Bachelor’s degree in relevant scientific discipline
5+ years of experience in pharmaceutical, biotech or medical device industry
Strong knowledge of GMP, GLP, and regulatory expectations.
Understanding of analytical testing and laboratory workflows.
Familiarity with OOS investigations, deviations, and CAPA processes.
Excellent organizational skills and attention to detail
Good verbal and written communication skills
Strong interpersonal skills and ability to work efficiently on a team
Computer literacy, proficiency in MS Office, Excel, PowerPoint etc.
Ability to make decisions and resolve issues with minimal guidance

Responsibilities

Provide QA support for activities associated with site operations, including in-house manufacturing activities as well as those performed at the CDMOs. This also includes activities associated with the distribution of Ocular product through the supply chain workflow.
Providing on-floor support during critical processes in manufacturing.
Releasing of manufacturing suites and batch/product changeovers for continuation of manufacturing activities.
Participating in cross-functional teams to resolve Quality related issues impacting OTX’s operations.
Reviewing and approving documentation such as Manufacturing Batch Records (MBRs), product specifications, change controls, deviations and CAPAs associated with the operations at OTX.
Participating in Change Control Review Board and providing Quality input and assessment.
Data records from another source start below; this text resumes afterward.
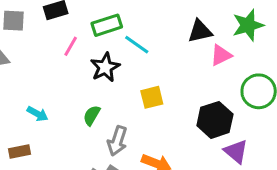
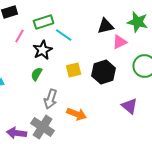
green star: (248, 25) -> (138, 22), turned 30
green semicircle: (92, 115) -> (37, 74), moved
black hexagon: (215, 120) -> (104, 72), moved

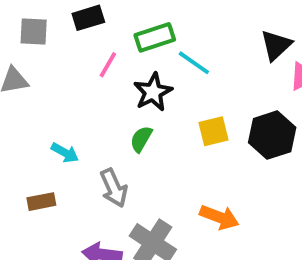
black triangle: (106, 26) -> (276, 45), turned -30
gray arrow: (51, 99) -> (114, 188), moved, turned -42

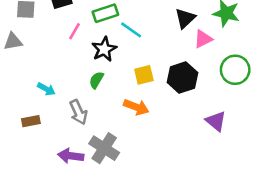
orange arrow: (219, 217) -> (136, 107), moved

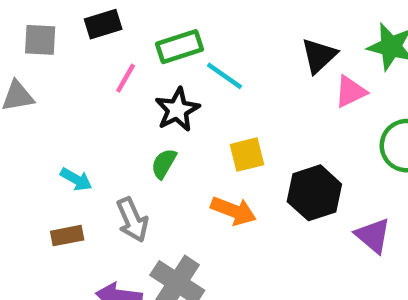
black hexagon: (182, 77) -> (314, 193), moved
brown rectangle: (31, 121) -> (67, 236), moved

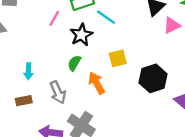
cyan arrow: (76, 179) -> (28, 71), turned 63
orange arrow: (234, 211) -> (97, 83), moved, turned -140

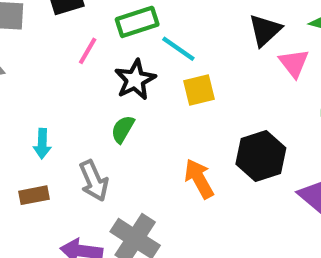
pink triangle: (172, 25) -> (294, 63), turned -42
yellow square: (118, 58) -> (199, 90), moved
orange arrow: (97, 83) -> (199, 179), moved

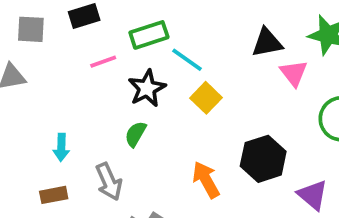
black triangle: (265, 30) -> (267, 43), turned 32
pink line: (88, 51) -> (103, 62), turned 40
yellow square: (199, 90) -> (206, 98), turned -32

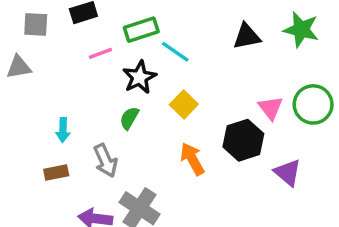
pink triangle: (294, 73) -> (271, 108), moved
yellow square: (206, 98) -> (184, 104), moved

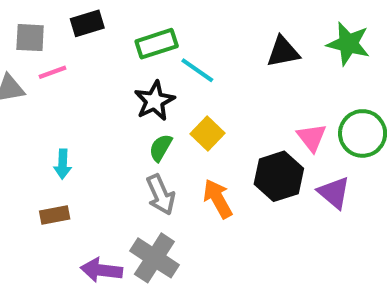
pink line: (100, 53) -> (52, 72), moved
green semicircle: (129, 118) -> (161, 148), moved
gray arrow: (106, 161) -> (161, 195), moved
purple triangle: (288, 173) -> (334, 193), moved

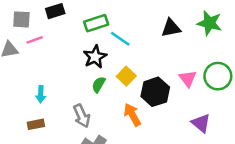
black hexagon: (279, 176) -> (155, 92), moved
purple triangle: (334, 193) -> (201, 123), moved
gray arrow: (161, 195) -> (82, 116), moved

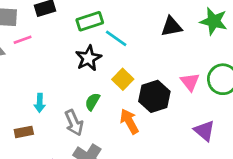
green semicircle: (99, 85) -> (92, 102), moved
cyan arrow: (41, 94) -> (40, 103), moved

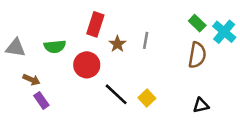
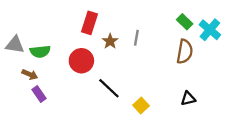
green semicircle: (55, 46) -> (40, 52), moved
yellow square: (147, 98) -> (141, 105), moved

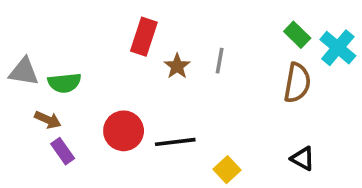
red circle: (81, 61) -> (124, 131), moved
black line: (109, 88) -> (175, 142), turned -50
black triangle: (188, 99) -> (303, 159), turned 42

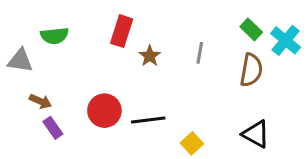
gray line: (220, 61) -> (200, 53), moved
green semicircle: (64, 83) -> (54, 36), moved
black triangle: (303, 159) -> (256, 134), size x1.4

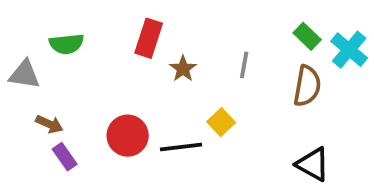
yellow square: (192, 143) -> (221, 122), moved

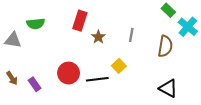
green rectangle: (307, 36) -> (168, 10), moved
brown arrow: (49, 124) -> (12, 78), moved, turned 32

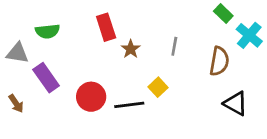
red rectangle: (80, 21) -> (106, 27), turned -36
purple rectangle: (35, 84) -> (46, 78), moved, size x1.5
black triangle: (168, 88) -> (236, 104), moved

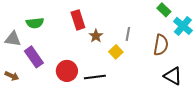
yellow square: (158, 87) -> (116, 52), moved
brown arrow: (16, 104) -> (12, 76), turned -32

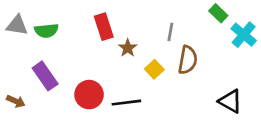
gray line: (128, 34) -> (170, 32), moved
gray triangle: (13, 39) -> (17, 25), moved
brown semicircle: (161, 45) -> (188, 60), moved

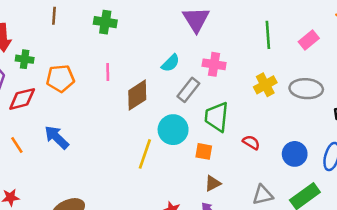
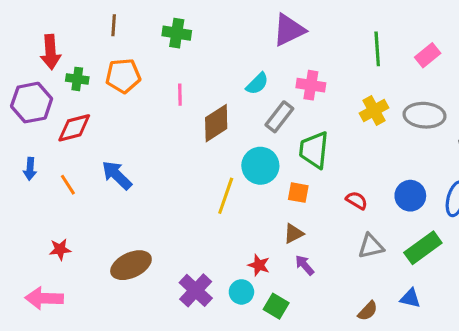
purple triangle: (196, 20) -> (289, 30), turned 36
orange pentagon: (60, 78) -> (123, 76), moved
red semicircle: (251, 142) -> (357, 200), moved
brown triangle: (213, 183) -> (294, 234), moved

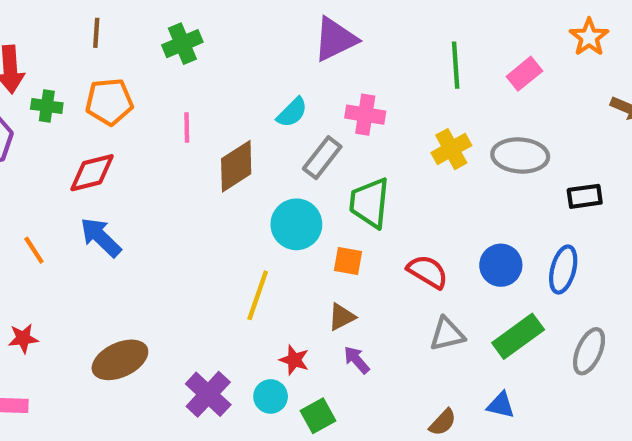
green cross: (177, 33) -> (182, 44), turned -32
red diamond: (74, 128) -> (92, 173), moved
yellow line: (226, 196) -> (258, 295), moved
red semicircle: (357, 200) -> (428, 272), size x1.4
green square: (276, 306) -> (318, 416), turned 30

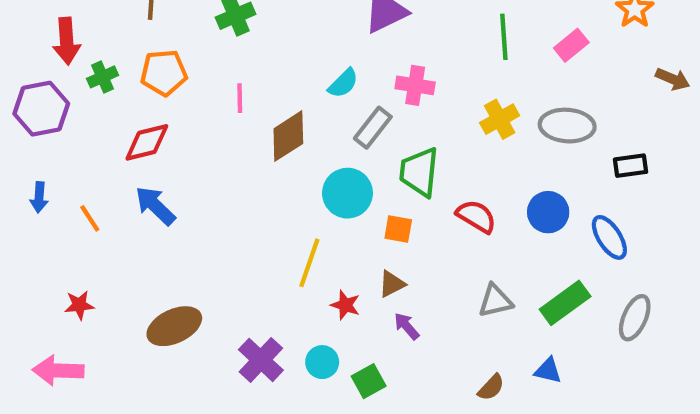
green cross: (47, 106) -> (102, 77), turned -32
blue circle: (501, 265) -> (548, 212), moved
blue ellipse: (563, 270) -> (609, 237), turned -48
red semicircle: (428, 272) -> (476, 216), moved
red star: (294, 360) -> (345, 305), moved

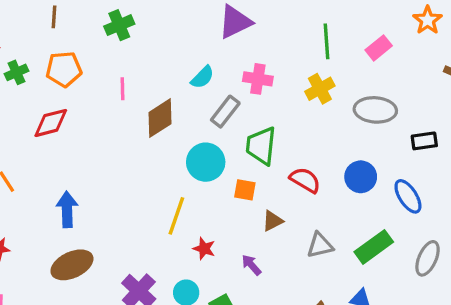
yellow cross: (500, 119) -> (320, 89), moved
blue arrow: (155, 206) -> (67, 209), moved, turned 44
brown triangle: (392, 284) -> (273, 221), moved

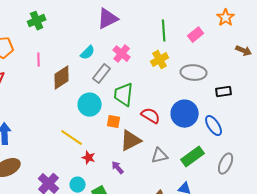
pink cross: (258, 79) -> (122, 54), turned 30
blue circle: (361, 177) -> (185, 114), size x1.4
yellow line: (176, 216) -> (72, 138), turned -75
brown triangle: (273, 221) -> (131, 141), size x1.6

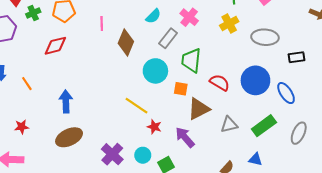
brown diamond: (62, 78) -> (126, 42), turned -35
purple arrow: (118, 168) -> (185, 137), size x1.5

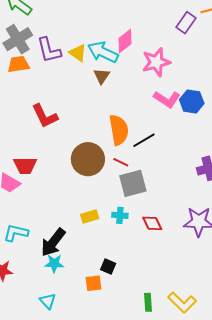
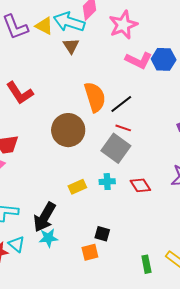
red line: (121, 162) -> (123, 128), moved
gray square: (133, 183) -> (116, 148), turned -32
cyan triangle: (48, 301) -> (17, 244), moved

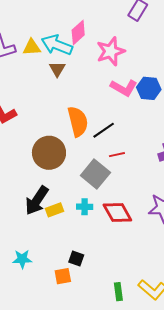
yellow triangle: (44, 26) -> (32, 47), turned -36
red line: (123, 128) -> (117, 155), moved, turned -35
red diamond: (140, 185) -> (117, 213), size x1.4
black arrow: (45, 217) -> (37, 200), moved

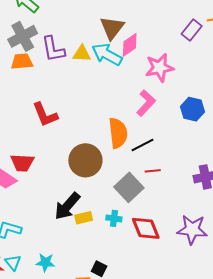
brown triangle: (57, 69) -> (112, 28), moved, size x1.5
pink L-shape: (124, 88) -> (146, 103), moved, turned -84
Perform quality related activities as required within the various Quality Systems including Change Control, Deviation Reporting, CAPA.
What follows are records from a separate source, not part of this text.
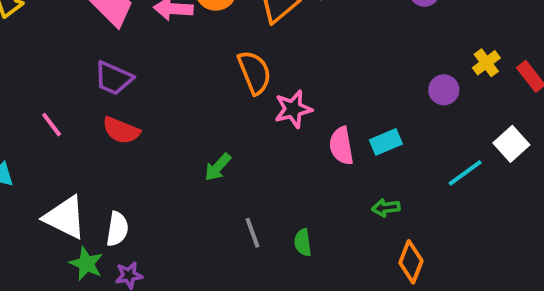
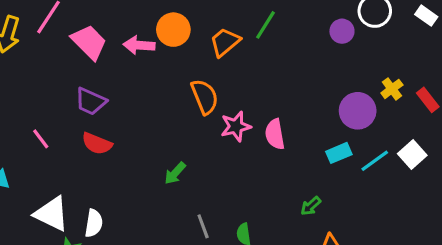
purple circle: (444, 90) -> (358, 111), size x1.5
cyan rectangle: (386, 142) -> (339, 153), moved
pink semicircle: (341, 146) -> (275, 134), moved
cyan line: (465, 173) -> (375, 161), moved
green arrow: (386, 208) -> (311, 206), turned -35

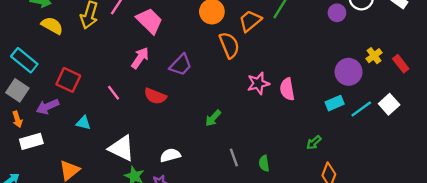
pink arrow: (139, 45) -> (140, 58), moved, turned 120
orange semicircle: (205, 97) -> (229, 45), moved
purple trapezoid: (91, 101) -> (181, 65), moved, turned -70
white semicircle: (94, 223) -> (170, 155), moved, turned -114

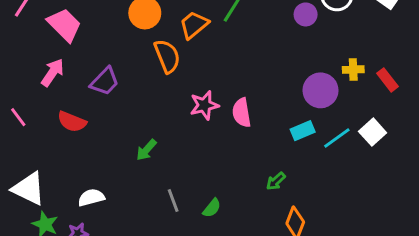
yellow cross: (374, 56) -> (353, 70), turned 35
green semicircle: (264, 163) -> (212, 208), turned -133

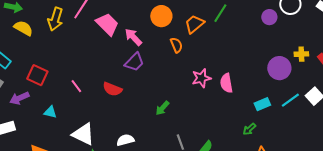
orange semicircle: (167, 56) -> (176, 45), size x0.7
pink arrow: (53, 72) -> (133, 37), moved, turned -78
cyan rectangle: (303, 131) -> (262, 104), moved

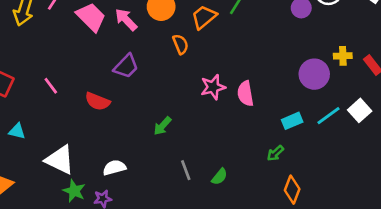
pink arrow: (133, 37) -> (126, 20), moved
pink line: (76, 86) -> (51, 86), moved

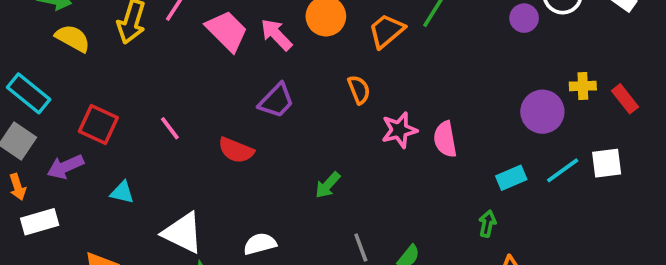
orange semicircle: (181, 44) -> (359, 90), moved
white square: (360, 110) -> (607, 163), turned 35
green arrow: (275, 153) -> (487, 224), turned 144

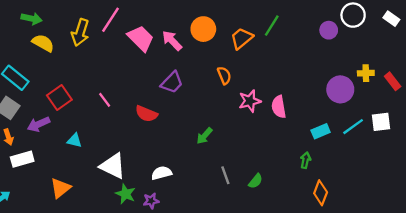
red square: (98, 125) -> (59, 98), turned 30

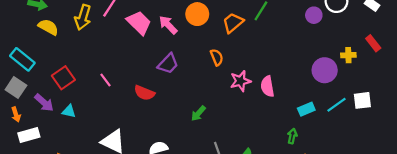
red rectangle: (393, 81) -> (373, 43), moved
purple arrow: (38, 124) -> (44, 103), turned -114
cyan triangle: (74, 140) -> (69, 111), moved

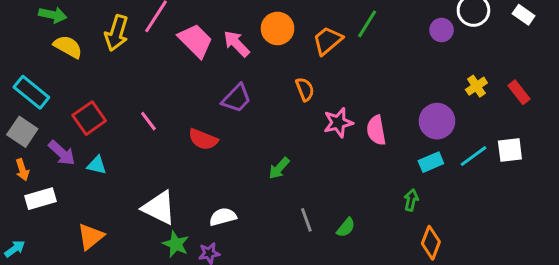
red rectangle: (373, 43) -> (519, 92), moved
yellow cross: (348, 55) -> (476, 86), moved, turned -32
purple circle: (325, 70) -> (437, 121), moved

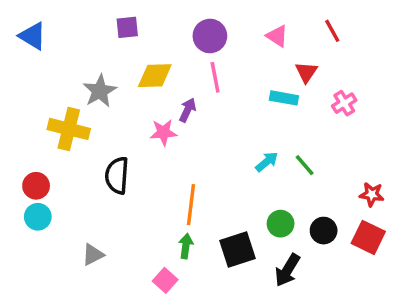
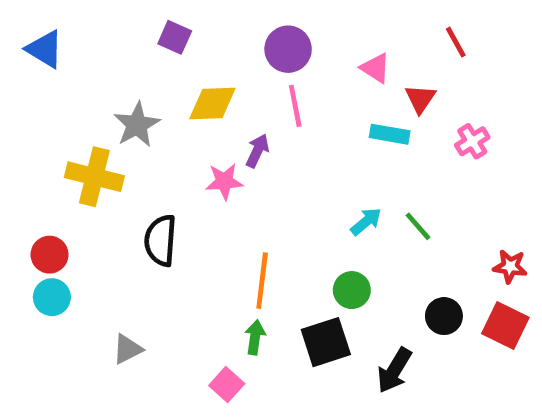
purple square: (127, 27) -> (175, 37), turned 30
pink triangle: (277, 36) -> (375, 68), moved
green circle: (281, 224) -> (352, 290), moved

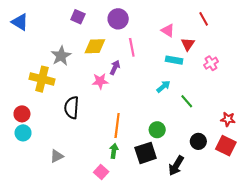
purple circle: (288, 49) -> (118, 19), moved
cyan arrow: (366, 222) -> (163, 86), moved

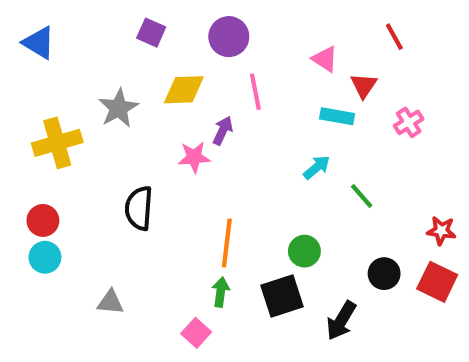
yellow cross: (42, 79) -> (57, 143), moved, turned -30
gray triangle: (57, 156) -> (110, 302), turned 32

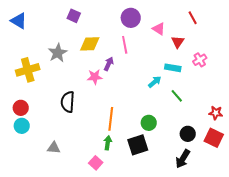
purple circle: (229, 37) -> (131, 18), moved
cyan rectangle: (337, 116) -> (173, 68), moved
black arrow: (341, 321) -> (183, 159), moved

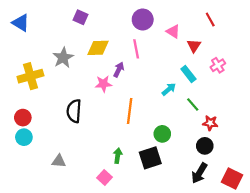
cyan rectangle: (173, 68) -> (188, 74), turned 42
red star: (216, 113) -> (210, 123), moved
orange line: (111, 119) -> (130, 111), moved
red square: (214, 138) -> (232, 179), moved

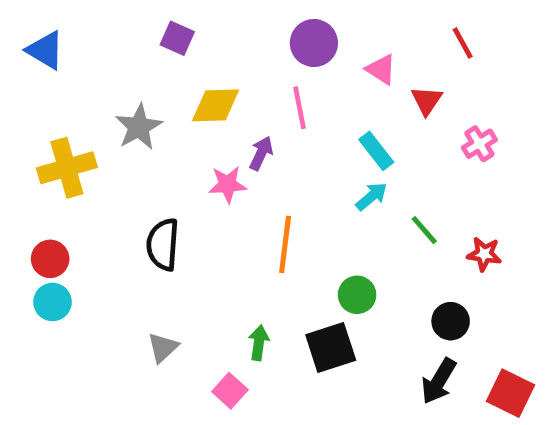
cyan rectangle: (188, 74) -> (376, 151), moved
red star: (210, 123) -> (484, 254), moved
gray triangle: (59, 161) -> (163, 348), moved, turned -48

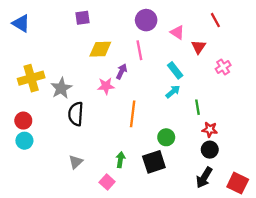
purple square: (177, 38) -> (82, 18), turned -32
gray star: (139, 127) -> (61, 88), moved
green line: (424, 230) -> (197, 107), turned 32
red star: (484, 254) -> (210, 130), moved

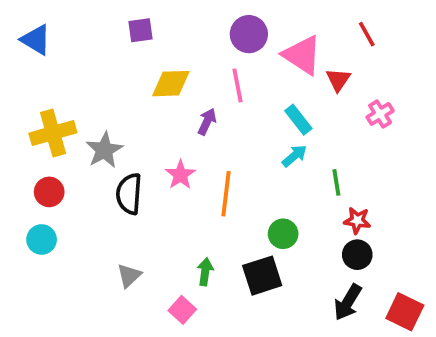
pink triangle: (177, 32) -> (302, 55), size x1.6
pink star: (106, 86) -> (180, 175), moved, turned -30
red circle: (23, 121) -> (49, 192), moved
Authoring, reviewing, and approving internal quality documents (SOPs, investigations, etc.).
Supporting QA leadership in maintaining the QA Operations function in a state of compliance and Inspection readiness.
Support Annual Product Review (APR) Reports and analyze data to ensure control of process.
Review and approve QC documentation, including test records, analytical data, and logbooks.
Ensure adherence to SOPs, test methods, and regulatory requirements (FDA, EMA, ICH)
Review and approve Certificates of Analysis (CoA), Analytical test results and reports and Stability data.
Perform other quality assurance duties as assigned.